6. Worker Event & Persistence Flow

  1. Acquire GPU lock

  2. Emit started

  3. Upsert DB row (stream3r_jobs)

  4. Run inference, emitting progress events (every N frames)

  5. Save artifacts to S3:

    • pointmaps/*.npz with {xyz, conf}
    • poses.jsonl
    • Model outputs listed above
  6. Write result JSON β†’ emit finished

  7. Update DB row β†’ status=finished, result=…
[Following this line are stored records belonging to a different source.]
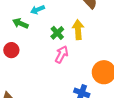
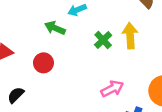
pink arrow: (62, 54) -> (112, 89), moved, turned 36

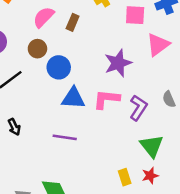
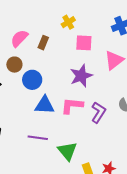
pink square: (135, 15) -> (84, 43), moved
green triangle: (152, 146) -> (67, 151), moved

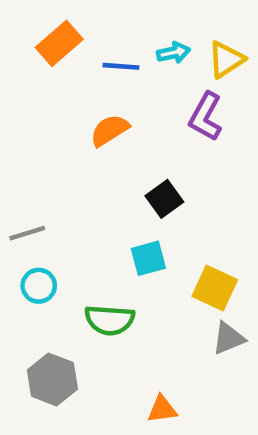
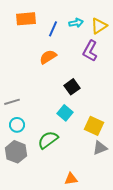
orange rectangle: (59, 43) -> (26, 19), turned 36
blue line: (121, 66) -> (53, 29), turned -70
cyan square: (148, 258) -> (65, 113), turned -35
green semicircle: (110, 320) -> (48, 140), turned 140
gray hexagon: (52, 379) -> (16, 152), moved

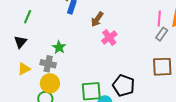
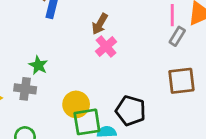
brown arrow: (97, 19) -> (100, 24), moved
yellow circle: (50, 83) -> (76, 104), moved

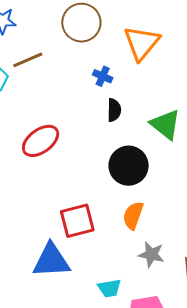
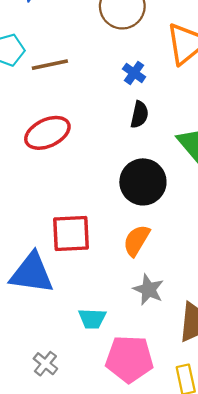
brown line: (28, 60) -> (50, 65), moved

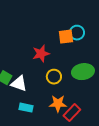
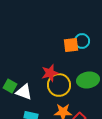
red star: (41, 54) -> (50, 73), moved
yellow circle: (54, 77) -> (59, 85), size x1.5

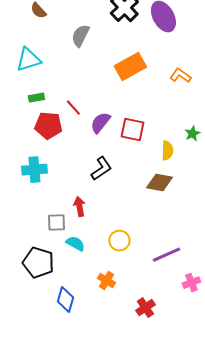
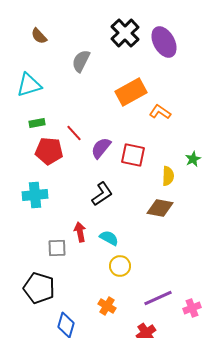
orange L-shape: (180, 76) -> (160, 112), moved
cyan semicircle: (75, 244) -> (109, 238), moved
purple line: (166, 255) -> (158, 298), moved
  8. On error β†’ emit failed, update DB


7. Example Event Payloads (Redis Stream)

Started

job_id=uuid
job_type=pose_pointmap
scene_id=SCENE123
status=started
progress=1
ts=1730312345.12

Progress

job_id=uuid
job_type=model_build
scene_id=SCENE123
status=progress
progress=40
ts=1730312456.22

Finished

job_id=uuid
job_type=model_build
scene_id=SCENE123
status=finished
progress=100
result_url=s3://bucket/scene/SCENE123/stream3r/models/summary.json
model_dir=s3://bucket/scene/SCENE123/stream3r/models/
ts=1730312567.33

Failed

job_id=uuid
job_type=pose_pointmap
scene_id=SCENE123
status=failed
error=RuntimeError: CUDA OOM
ts=1730312570.00

8. Operational Guidelines

Concern Best Practice
GPU Safety Use gpu:lock to serialize jobs per GPU
Redis Stream retention XTRIM stream3r:events MAXLEN ~50000
Durability All artifacts and summaries must persist to S3/Backblaze
DB Reliability Upsert on each transition; retry writes if DB unavailable
Idempotency Support caller-supplied job_id or request_id
Security Keep Redis internal; use signed or private S3 URLs
Backpressure Enqueueing API should reject (429) when queue depth too large

9. End-to-End Flows

πŸ”Ή Pose + World Coords (short job)

  1. API enqueues job β†’ returns job_id
  2. Client subscribes via Redis Stream (blocking XREAD)
  3. Worker runs inference β†’ writes pointmap.npz + result.json
  4. Worker emits finished β†’ client downloads results

πŸ”Ή Model Build (long job)

  1. API enqueues β†’ returns job_id
  2. Client polls GET /jobs/{id} or DB row
  3. Worker fuses frames β†’ writes full scene model files
  4. Worker updates DB + emits finished
  5. Client retrieves summary.json + artifacts under /scene/{scene_id}/stream3r/models/

10. Summary

Component Responsibility Persistence
FastAPI API Enqueue jobs, expose /jobs/{id} DB (via worker), Redis (events)
GPU Worker Execute STream3R inference, emit events S3/Backblaze, DB
Redis Streams Event bus for progress + completion ephemeral
Postgres (stream3r_jobs) Canonical job record durable
S3/Backblaze /scene/ Scene artifacts, model data durable

Outcome: This design provides an asynchronous, event-driven, and durable framework for managing STream3R GPU jobs, with standardized scene storage, traceable job metadata, and clear integration points for both real-time and long-running workflows.